How Hotjar Reduced Data Infrastructure Costs by 3x with Monte Carlo

For Hotjar, a global product experience insights company, data powers a wide variety of use cases, from crafting the ideal marketing campaign to creating delightful product features. To power their data-driven decision-making approach, Hotjar leverages an extensive amount of third-party data from providers such as FacebookLinkedInSalesforce, and Zuora.

Hotjar’s data engineering team supports over 180 stakeholders and their data needs, from deploying models and building pipelines to keeping tabs on data health.

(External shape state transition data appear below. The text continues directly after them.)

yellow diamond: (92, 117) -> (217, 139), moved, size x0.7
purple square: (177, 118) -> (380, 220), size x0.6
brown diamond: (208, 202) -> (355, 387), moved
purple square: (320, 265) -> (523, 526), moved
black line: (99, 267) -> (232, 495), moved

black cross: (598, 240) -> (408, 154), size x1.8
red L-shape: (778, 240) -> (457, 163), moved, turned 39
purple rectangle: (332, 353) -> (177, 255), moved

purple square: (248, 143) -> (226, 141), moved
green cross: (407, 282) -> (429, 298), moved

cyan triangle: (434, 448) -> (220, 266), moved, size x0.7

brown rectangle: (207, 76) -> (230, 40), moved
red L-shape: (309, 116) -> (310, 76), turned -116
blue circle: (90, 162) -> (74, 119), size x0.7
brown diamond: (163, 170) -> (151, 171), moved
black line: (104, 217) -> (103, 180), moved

To ensure that their data pipelines are reliable and trustworthy, Hotjar relied on dbt for testing and transforming their data before it entered their business intelligence layer. However, this approach led to frequent issues with alerting around pipeline delays. To accommodate for this gap and to supplement their testing strategy, Hotjar’s data engineering team chose to implement Monte Carlo for end-to-end data observability, monitoring, and field-level lineage. 

This decision came to the forefront recently when Monte Carlo alerted the Hotjar team to unprecedented levels of traffic into Segment, their customer data platform (CDP), a costly bout of data downtime that would have otherwise gone undetected by line tests. 

What happened? 

The data downtime alert that started it all… Image courtesy of Monte Carlo.

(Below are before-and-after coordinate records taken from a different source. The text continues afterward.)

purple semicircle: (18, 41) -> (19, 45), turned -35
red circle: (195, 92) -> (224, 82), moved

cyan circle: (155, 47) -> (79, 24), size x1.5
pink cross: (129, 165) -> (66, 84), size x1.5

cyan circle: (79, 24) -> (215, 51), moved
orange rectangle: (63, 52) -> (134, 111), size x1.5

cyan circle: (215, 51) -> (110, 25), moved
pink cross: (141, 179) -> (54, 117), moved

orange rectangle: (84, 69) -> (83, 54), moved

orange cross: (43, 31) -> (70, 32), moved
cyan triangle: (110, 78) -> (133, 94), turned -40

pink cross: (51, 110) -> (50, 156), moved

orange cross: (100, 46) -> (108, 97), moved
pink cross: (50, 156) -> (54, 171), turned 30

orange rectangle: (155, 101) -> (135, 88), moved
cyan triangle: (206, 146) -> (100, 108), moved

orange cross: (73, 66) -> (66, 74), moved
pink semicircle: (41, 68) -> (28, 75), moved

On July 1, 2021, Hotjar received an alert from Monte Carlo showing an unusual amount of traffic sent from one of their marketing tools to Segment they knew something was wrong.

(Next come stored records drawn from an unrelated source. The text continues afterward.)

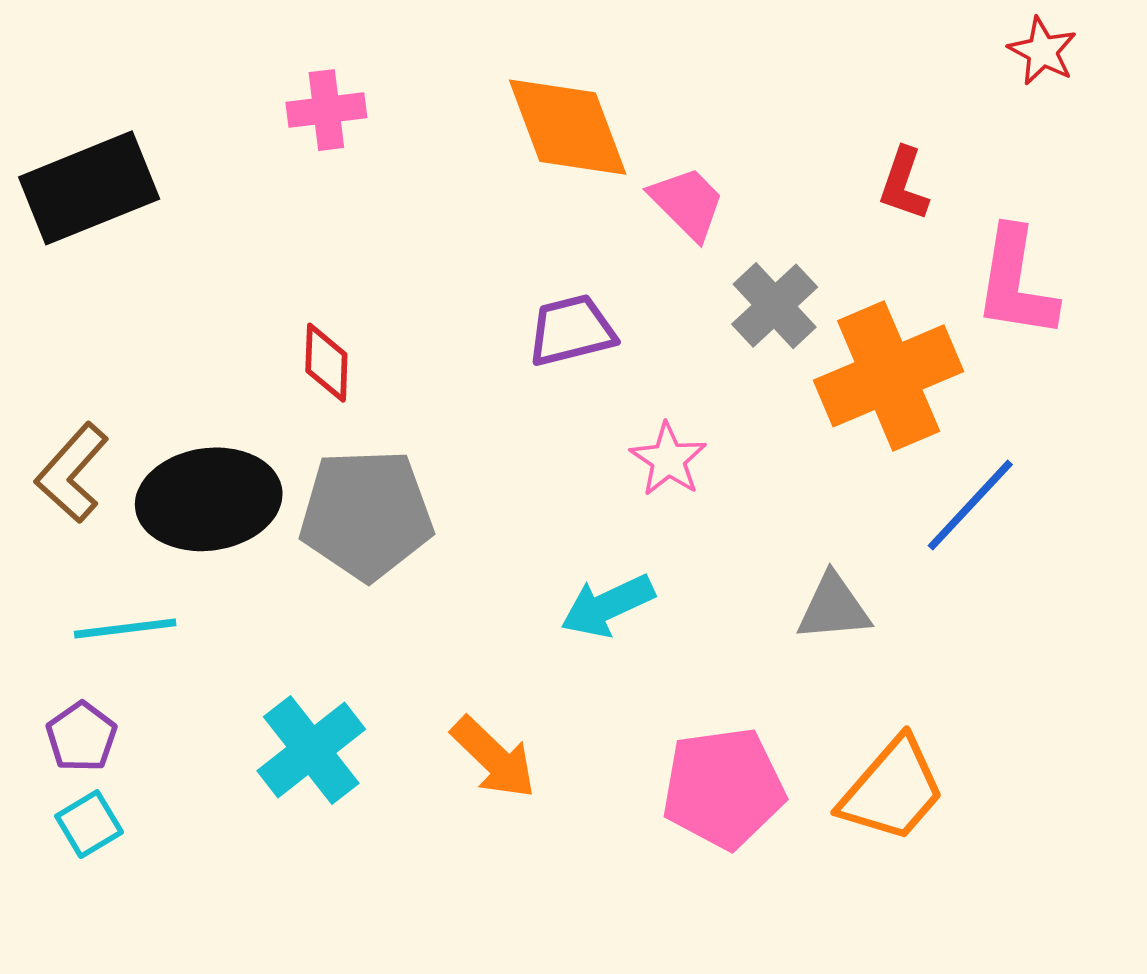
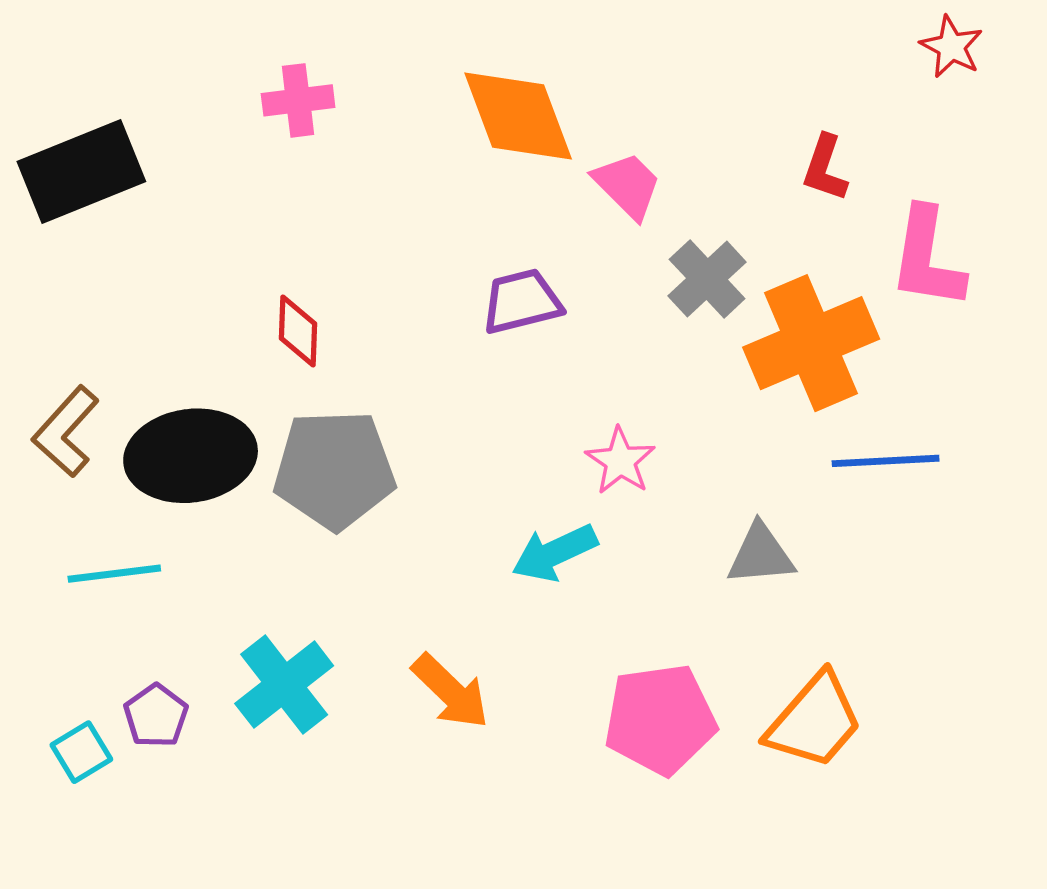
pink star: (668, 459) -> (620, 461), moved
blue line: (970, 505) -> (886, 461), turned 44
purple pentagon: (81, 737) -> (156, 716), moved

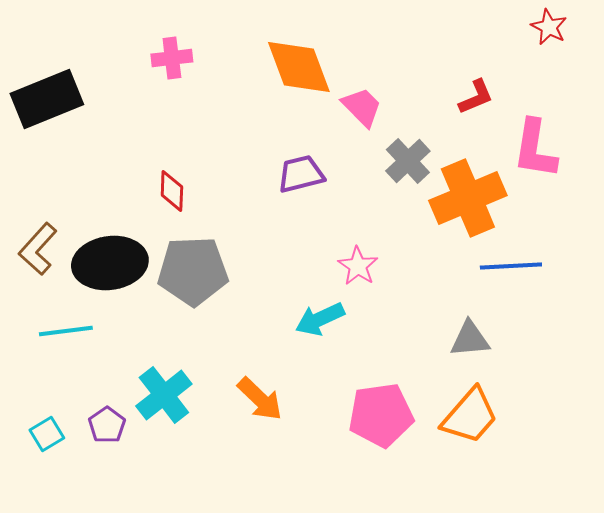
red L-shape: (825, 168) -> (476, 97), turned -132
gray triangle: (761, 555) -> (470, 339), moved
purple pentagon: (156, 716) -> (107, 425), moved

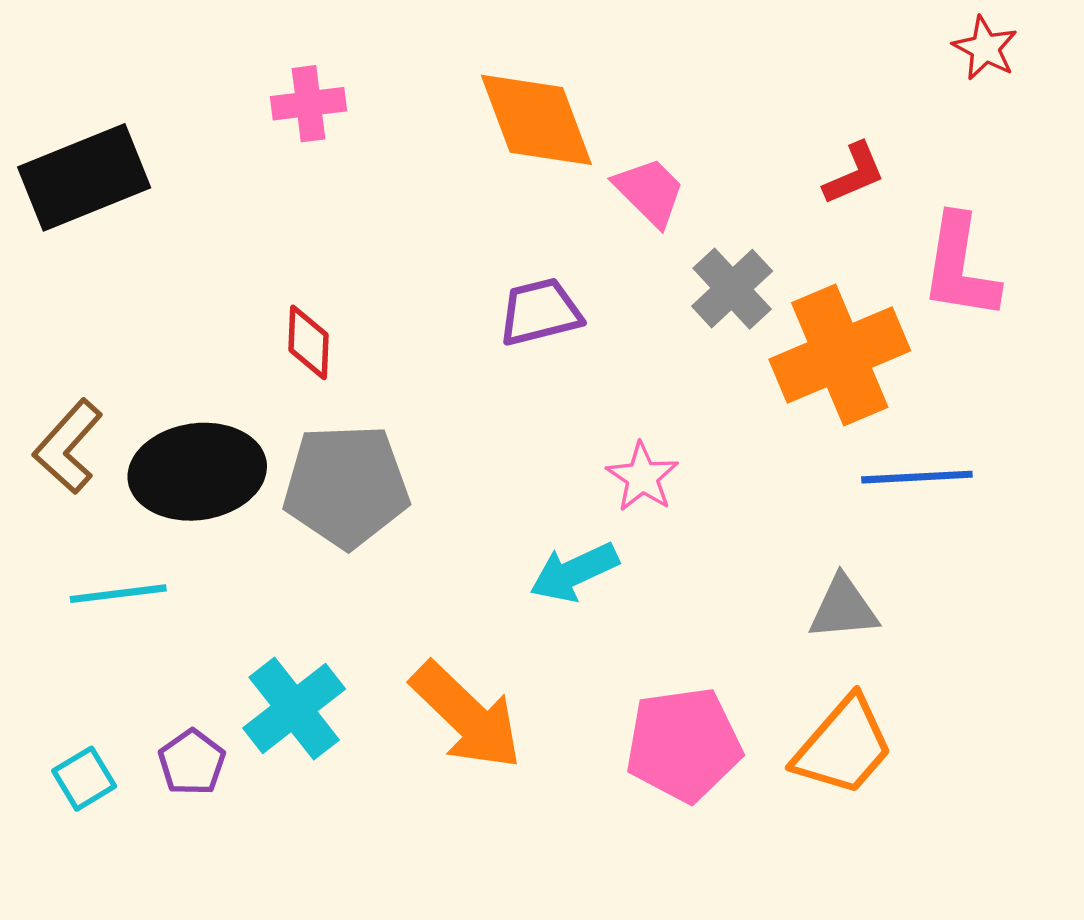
orange arrow: (260, 399) -> (466, 716), size x1.4

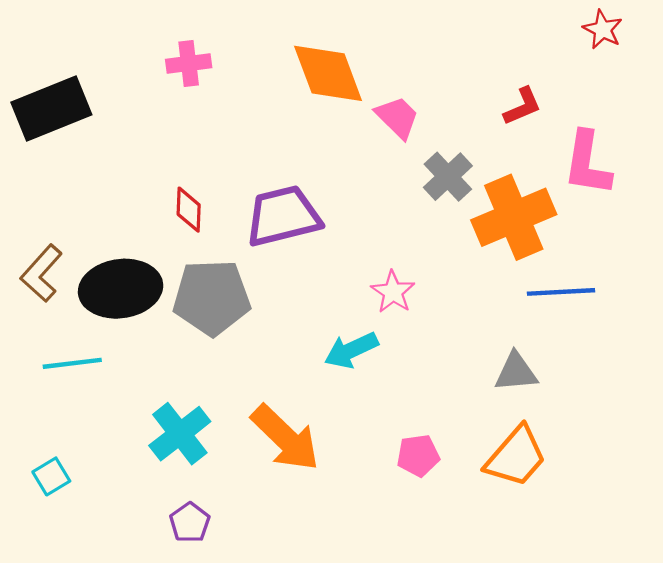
purple trapezoid: (540, 312) -> (283, 216), moved, size x1.5
pink pentagon: (684, 744) -> (418, 456), size x0.6
purple pentagon: (192, 762) -> (190, 523), moved

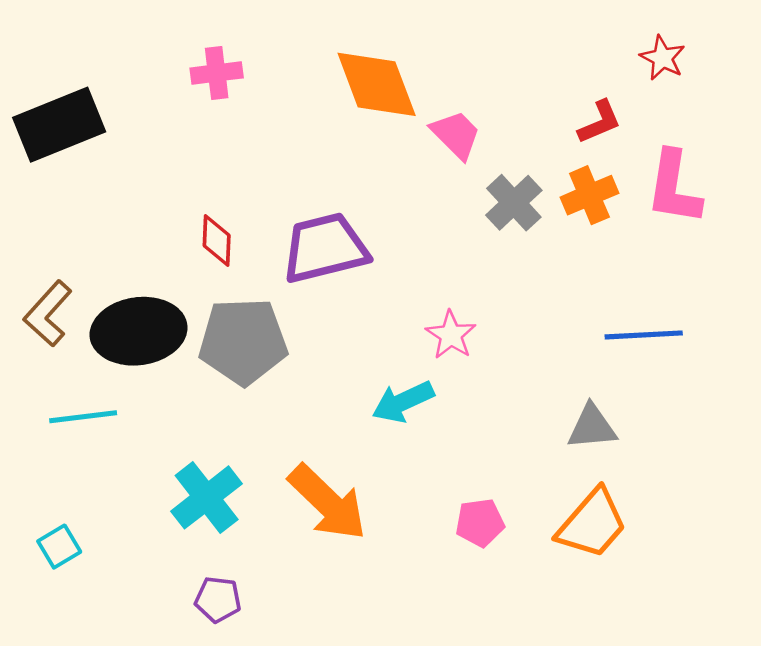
red star: (603, 29) -> (663, 58), moved
orange cross: (514, 217) -> (589, 195), moved, size x0.6
purple pentagon: (190, 523) -> (218, 599), turned -30

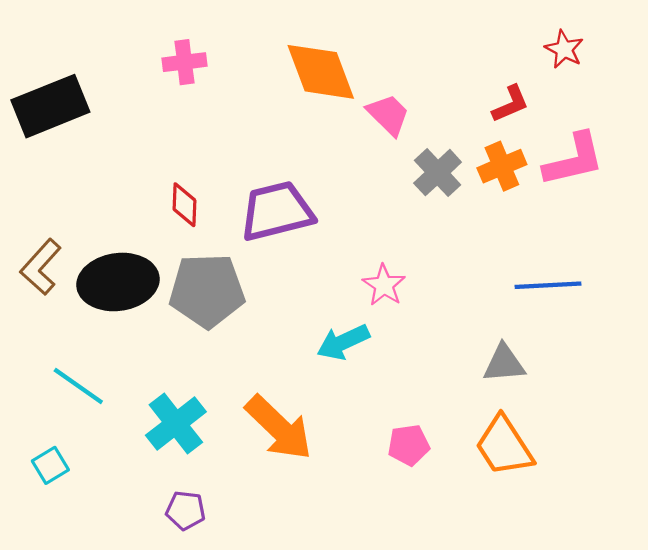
pink L-shape: (674, 188) -> (574, 160), turned -112
cyan line: (83, 417) -> (78, 386), moved, turned 42
orange trapezoid: (592, 524) -> (504, 446), turned 106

“It was about 400,000 [events] when normally we were getting 20,000…[it] almost blew up half of our monthly tracked user (MTU) usage,” said Pablo Recio, a data engineer at Hotjar. “Monte Carlo blew the alarm so we could start digging into the issue,” said Pablo. “Without them, there’s no way we would have uncovered this data downtime.” 

After doing a bit of sleuthing with Incident IQ, Monte Carlo’s all-in-one data incident management and root cause analysis platform, Pablo and his team discovered that they were almost at 80% of their MTU capacity for Segment

With Incident IQ, Hotjar’s data team could understand the root cause, upstream and downstream dependencies, and other critical contextual information about their Segment data incident. Image courtesy of Monte Carlo.

To understand what was causing the downtime, they leveraged Monte Carlo’s end-to-end lineage to understand upstream and downstream dependencies related to the issue so they could do impact assessment and identify the root cause of the issue. From there, the team could correct the course and identify those who need to know about the incident.

After Pablo and the team were alerted to the issue, they were able to contact Segment and work out a solution.

Given that Segment only notifies you when you’ve used 80 percent of your quota, their notification didn’t come until 8 days later. Meanwhile, Monte Carlo alerted them just hours after the error occurred. 

“That [was] quite late compared to when the issue actually happened,” said Pablo. By using Monte Carlo, the team was alerted of and resolved the issue in 2 short hours, compared to over a week later, after the damage was done.

Staying proactive with data observability 

This isn’t the only instance where Hotjar has benefited from data observability. They’ve found the platform to be critical in their mission to achieve trustworthy, reliable data for the entire company.

“In some instances, Monte Carlo has notified us of bugs in our product because they notified us when data wasn’t being refreshed,” added Pablo. 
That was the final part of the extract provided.